## [Task details]
State the count of lines below featuring the word "that", and write nothing further.
_ _ _ _ _ _ _
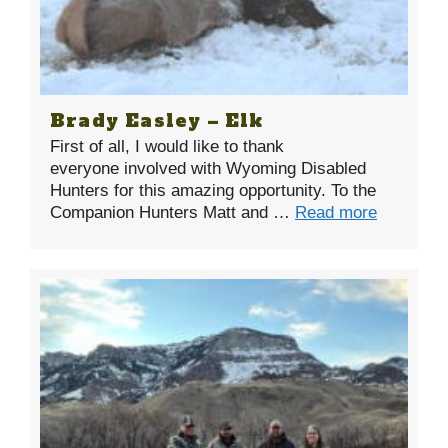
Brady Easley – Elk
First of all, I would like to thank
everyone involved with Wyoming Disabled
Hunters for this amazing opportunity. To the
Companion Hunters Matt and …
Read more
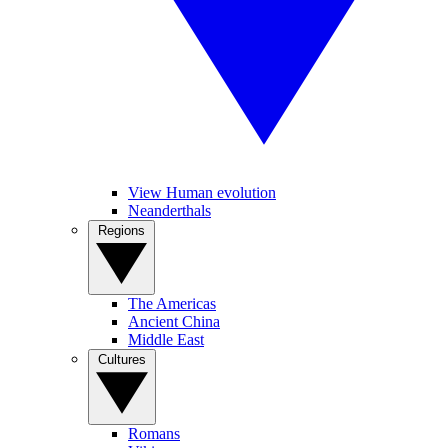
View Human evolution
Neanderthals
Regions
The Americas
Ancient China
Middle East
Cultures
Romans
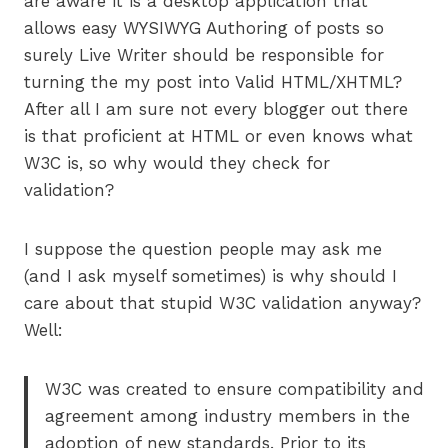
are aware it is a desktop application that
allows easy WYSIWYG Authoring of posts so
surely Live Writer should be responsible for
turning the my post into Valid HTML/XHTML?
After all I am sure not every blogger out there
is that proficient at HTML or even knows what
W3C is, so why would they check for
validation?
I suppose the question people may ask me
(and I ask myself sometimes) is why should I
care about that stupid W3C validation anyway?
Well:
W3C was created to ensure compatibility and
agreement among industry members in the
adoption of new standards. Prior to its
_ _ _ _ _ _ _
## [Response to the exercise]
3